The fact that there are established, and well-known cybersecurity best practices is great news for dealerships. By following an established cybersecurity best practice framework, you will then comply with the demands of both local and federal legislators as well as with the requirements of cyber liability insurance providers. And, most importantly, you’ll be able to sleep better knowing that you’ve implemented a set of practices that will protect your dealership’s finances, systems, and reputation from the cybercriminal.
It is important to note however, that compliance is more than simply having all the right things in place. Compliance also has to do with how your specific implementation aligns with the best practice framework – today and tomorrow. For example, an insurance company is suing a policy holder who told them that they had implemented multi-factor authentication (MFA). Using MFA is a cybersecurity best practice. But the reality is that the policyholder only implemented MFA a little. They had MFA in place to protect their firewalls but didn’t have it in place for administrative and privileged access. The policy holder then suffered 2 ransomware incidents. It turns out that the cybercriminals gained access to the policy holder’s network via a compromised admin account. The insurance company – rightfully – refused to pay.

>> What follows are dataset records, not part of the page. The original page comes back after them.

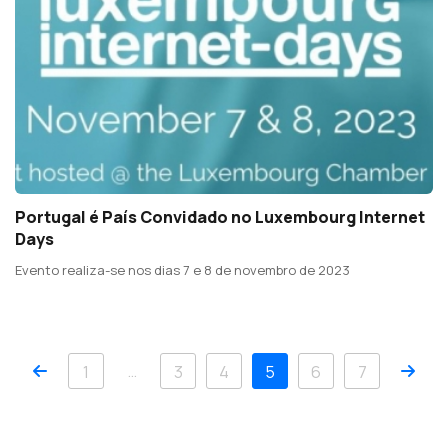
Portugal é País Convidado no Luxembourg Internet
Days
Evento realiza-se nos dias 7 e 8 de novembro de 2023
Anterior
Pró
…
1
3
4
5
6
7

Compliance requires the proper implementation of cybersecurity best practices, and this implementation is NOT static. For example, promptly applying new security patches to your systems is a cybersecurity best practice. If today, you are up to date with your security patching, but a new patch comes out tomorrow and you fail to apply the patch then you have fallen out of compliance. The hard truth that dealerships need to come to grips with is that without the appropriate implementation and ongoing management of cybersecurity best practices your dealership will fail to comply with federal and state cybersecurity requirements and the ability of your dealership to secure cyber liability insurance is going to become increasingly difficult and expensive. But even worst, failing to appropriately implement cybersecurity best practice leaves you vulnerable to the cybercriminal.